__Work to be completed__
Search the data for the word "smaller" and copy out every line that has it.

__Source data__
----------
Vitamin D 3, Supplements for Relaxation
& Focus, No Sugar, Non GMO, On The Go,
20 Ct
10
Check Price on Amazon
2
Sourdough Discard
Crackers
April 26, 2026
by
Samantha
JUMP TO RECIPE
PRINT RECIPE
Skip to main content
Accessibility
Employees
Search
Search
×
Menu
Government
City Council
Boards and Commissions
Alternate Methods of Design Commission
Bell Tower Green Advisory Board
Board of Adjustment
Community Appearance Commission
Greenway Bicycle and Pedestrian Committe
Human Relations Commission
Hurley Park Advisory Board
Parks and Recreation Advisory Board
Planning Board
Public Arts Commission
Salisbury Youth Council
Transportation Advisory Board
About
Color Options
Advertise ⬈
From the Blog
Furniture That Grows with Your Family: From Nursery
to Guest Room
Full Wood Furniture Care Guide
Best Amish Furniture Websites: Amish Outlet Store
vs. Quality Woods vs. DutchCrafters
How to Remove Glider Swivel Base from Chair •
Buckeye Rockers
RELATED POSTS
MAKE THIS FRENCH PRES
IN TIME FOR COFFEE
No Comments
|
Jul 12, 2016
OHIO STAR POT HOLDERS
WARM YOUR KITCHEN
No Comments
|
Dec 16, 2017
----------
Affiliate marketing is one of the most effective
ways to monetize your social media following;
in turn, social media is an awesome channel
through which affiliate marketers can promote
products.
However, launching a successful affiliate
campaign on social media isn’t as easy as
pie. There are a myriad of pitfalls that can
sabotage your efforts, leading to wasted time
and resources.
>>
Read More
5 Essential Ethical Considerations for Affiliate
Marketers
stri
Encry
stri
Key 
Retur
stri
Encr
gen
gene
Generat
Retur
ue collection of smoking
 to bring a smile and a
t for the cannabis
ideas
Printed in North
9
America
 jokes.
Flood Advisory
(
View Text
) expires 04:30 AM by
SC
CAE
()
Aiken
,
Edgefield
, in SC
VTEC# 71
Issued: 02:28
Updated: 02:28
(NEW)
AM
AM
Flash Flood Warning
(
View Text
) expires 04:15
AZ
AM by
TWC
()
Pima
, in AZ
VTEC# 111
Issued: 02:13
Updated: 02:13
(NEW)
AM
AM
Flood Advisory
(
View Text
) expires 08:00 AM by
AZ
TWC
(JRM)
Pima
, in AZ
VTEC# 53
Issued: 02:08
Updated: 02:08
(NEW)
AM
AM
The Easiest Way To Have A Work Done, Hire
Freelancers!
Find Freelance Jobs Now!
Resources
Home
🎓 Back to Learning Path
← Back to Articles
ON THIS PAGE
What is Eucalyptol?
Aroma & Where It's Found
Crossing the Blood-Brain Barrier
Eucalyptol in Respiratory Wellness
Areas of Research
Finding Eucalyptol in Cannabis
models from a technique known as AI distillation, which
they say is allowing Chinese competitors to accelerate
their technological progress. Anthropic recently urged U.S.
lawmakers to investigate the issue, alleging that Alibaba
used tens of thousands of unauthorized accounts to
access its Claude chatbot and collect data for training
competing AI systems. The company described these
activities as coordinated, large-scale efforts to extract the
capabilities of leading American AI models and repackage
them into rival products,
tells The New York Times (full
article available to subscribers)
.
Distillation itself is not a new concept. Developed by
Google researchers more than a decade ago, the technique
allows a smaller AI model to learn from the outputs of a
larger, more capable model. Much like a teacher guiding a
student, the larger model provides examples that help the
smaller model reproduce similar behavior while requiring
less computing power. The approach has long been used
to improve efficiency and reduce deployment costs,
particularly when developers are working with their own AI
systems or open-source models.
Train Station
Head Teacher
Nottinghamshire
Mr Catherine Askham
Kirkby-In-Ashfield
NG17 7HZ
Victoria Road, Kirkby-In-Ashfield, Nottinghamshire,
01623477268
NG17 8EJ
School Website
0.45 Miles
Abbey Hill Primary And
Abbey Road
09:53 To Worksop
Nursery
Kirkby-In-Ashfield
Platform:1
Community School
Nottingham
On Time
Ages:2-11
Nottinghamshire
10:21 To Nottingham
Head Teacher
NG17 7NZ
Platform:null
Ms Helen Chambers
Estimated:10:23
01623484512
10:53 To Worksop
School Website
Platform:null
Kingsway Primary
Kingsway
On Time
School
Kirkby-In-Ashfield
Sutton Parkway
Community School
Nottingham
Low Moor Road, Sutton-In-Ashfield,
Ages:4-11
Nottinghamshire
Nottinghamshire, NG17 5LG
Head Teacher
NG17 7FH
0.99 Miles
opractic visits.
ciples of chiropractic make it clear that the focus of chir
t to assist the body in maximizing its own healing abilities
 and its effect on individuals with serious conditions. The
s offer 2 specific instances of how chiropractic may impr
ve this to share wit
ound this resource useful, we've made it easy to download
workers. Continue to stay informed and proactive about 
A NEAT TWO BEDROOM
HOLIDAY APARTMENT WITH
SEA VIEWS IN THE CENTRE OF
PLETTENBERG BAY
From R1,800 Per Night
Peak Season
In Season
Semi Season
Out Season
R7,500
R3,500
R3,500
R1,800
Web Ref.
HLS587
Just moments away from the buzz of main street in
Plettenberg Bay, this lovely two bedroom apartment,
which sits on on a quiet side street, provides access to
----------
__Written solution__
allows a smaller AI model to learn from the outputs of a
smaller model reproduce similar behavior while requiring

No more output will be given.